··· Exercise input ···
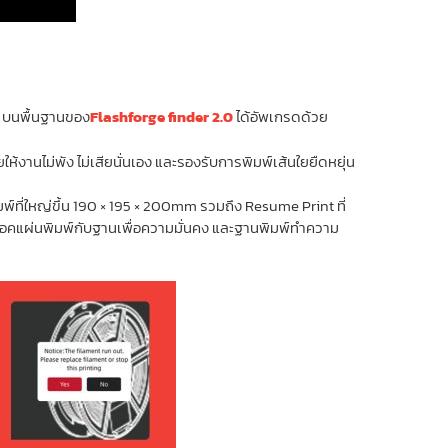
าด บนพื้นฐานของ
Flashforge finder 2.0
ได้อัพเกรดด้วย
้งานไม่พัง ไม่เสียนั่นเอง และรองรับการพิมพ์เส้นใยยืดหยุ่น
ิมพ์ที่ใหญ่ขึ้น 190 × 195 × 200mm รวมถึง Resume Print ที่
บล็อคแผ่นพิมพ์กับฐานเพื่อความมั่นคง และฐานพิมพ์ทำความ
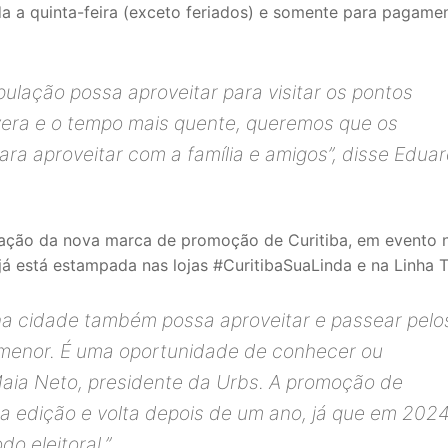
a a quinta-feira (exceto feriados) e somente para pagamen
lação possa aproveitar para visitar os pontos
vera e o tempo mais quente, queremos que os
ra aproveitar com a família e amigos”, disse Edua
entação da nova marca de promoção de Curitiba, em evento 
á está estampada nas lojas #CuritibaSuaLinda e na Linha T
na cidade também possa aproveitar e passear pelo
o menor. É uma oportunidade de conhecer ou
Maia Neto, presidente da Urbs. A promoção de
ta edição e volta depois de um ano, já que em 202
o eleitoral.”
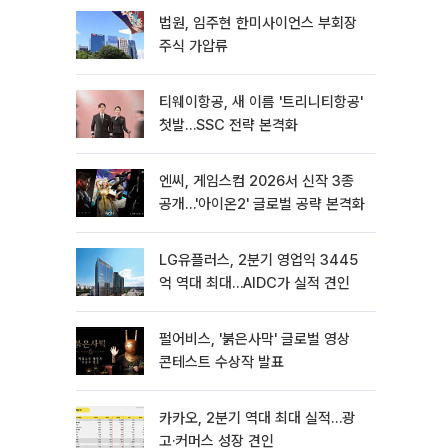
법원, 임주현 한미사이언스 부회장
주식 가압류
티웨이항공, 새 이름 '트리니티항공'
첫발…SSC 전략 본격화
엔씨, 게임스컴 2026서 신작 3종
공개…'아이온2' 글로벌 공략 본격화
LG유플러스, 2분기 영업익 3445
억 역대 최대…AIDC가 실적 견인
펄어비스, '붉은사막' 글로벌 영상
콘테스트 수상작 발표
카카오, 2분기 역대 최대 실적…광
고·커머스 성장 견인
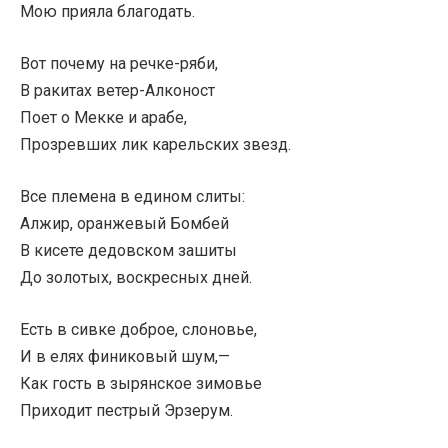
Мою прияла благодать.
Вот почему на речке-ряби,
В ракитах ветер-Алконост
Поет о Мекке и арабе,
Прозревших лик карельских звезд.
Все племена в едином слиты:
Алжир, оранжевый Бомбей
В кисете дедовском зашиты
До золотых, воскресных дней.
Есть в сивке доброе, слоновье,
И в елях финиковый шум,—
Как гость в зырянское зимовье
Приходит пестрый Эрзерум.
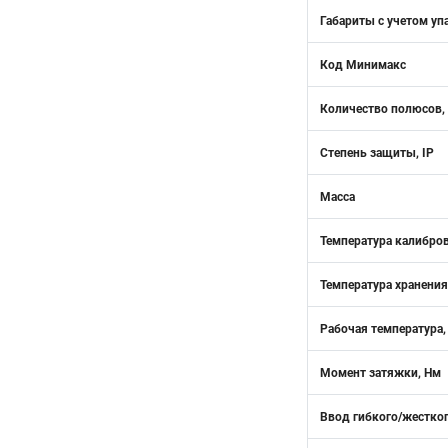
Габариты с учетом уп
Код Минимакс
Количество полюсов,
Степень защиты, IP
Масса
Температура калибро
Температура хранения
Рабочая температура,
Момент затяжки, Нм
Ввод гибкого/жестког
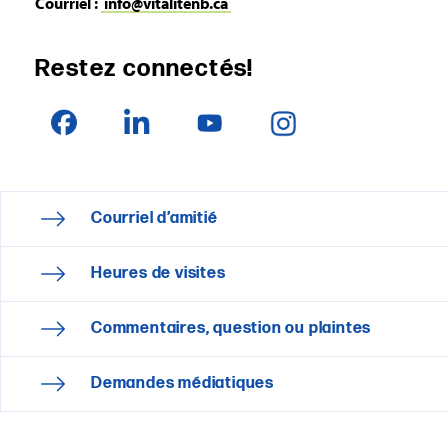
Courriel :
info@vitalitenb.ca
Restez connectés!
Courriel d’amitié
Heures de visites
Commentaires, question ou plaintes
Demandes médiatiques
···
Problem
The data should be printed again unchanged; leave its pictures out.

Exercise answer
าด บนพื้นฐานของ
Flashforge finder 2.0
ได้อัพเกรดด้วย
้งานไม่พัง ไม่เสียนั่นเอง และรองรับการพิมพ์เส้นใยยืดหยุ่น
ิมพ์ที่ใหญ่ขึ้น 190 × 195 × 200mm รวมถึง Resume Print ที่
บล็อคแผ่นพิมพ์กับฐานเพื่อความมั่นคง และฐานพิมพ์ทำความ
a a quinta-feira (exceto feriados) e somente para pagamen
lação possa aproveitar para visitar os pontos
vera e o tempo mais quente, queremos que os
ra aproveitar com a família e amigos”, disse Edua
entação da nova marca de promoção de Curitiba, em evento 
á está estampada nas lojas #CuritibaSuaLinda e na Linha T
na cidade também possa aproveitar e passear pelo
o menor. É uma oportunidade de conhecer ou
Maia Neto, presidente da Urbs. A promoção de
ta edição e volta depois de um ano, já que em 202
o eleitoral.”
법원, 임주현 한미사이언스 부회장
주식 가압류
티웨이항공, 새 이름 '트리니티항공'
첫발…SSC 전략 본격화
엔씨, 게임스컴 2026서 신작 3종
공개…'아이온2' 글로벌 공략 본격화
LG유플러스, 2분기 영업익 3445
억 역대 최대…AIDC가 실적 견인
펄어비스, '붉은사막' 글로벌 영상
콘테스트 수상작 발표
카카오, 2분기 역대 최대 실적…광
고·커머스 성장 견인
Мою прияла благодать.
Вот почему на речке-ряби,
В ракитах ветер-Алконост
Поет о Мекке и арабе,
Прозревших лик карельских звезд.
Все племена в едином слиты:
Алжир, оранжевый Бомбей
В кисете дедовском зашиты
До золотых, воскресных дней.
Есть в сивке доброе, слоновье,
И в елях финиковый шум,—
Как гость в зырянское зимовье
Приходит пестрый Эрзерум.
Габариты с учетом уп
Код Минимакс
Количество полюсов,
Степень защиты, IP
Масса
Температура калибро
Температура хранения
Рабочая температура,
Момент затяжки, Нм
Ввод гибкого/жестког
Courriel :
info@vitalitenb.ca
Restez connectés!
Courriel d’amitié
Heures de visites
Commentaires, question ou plaintes
Demandes médiatiques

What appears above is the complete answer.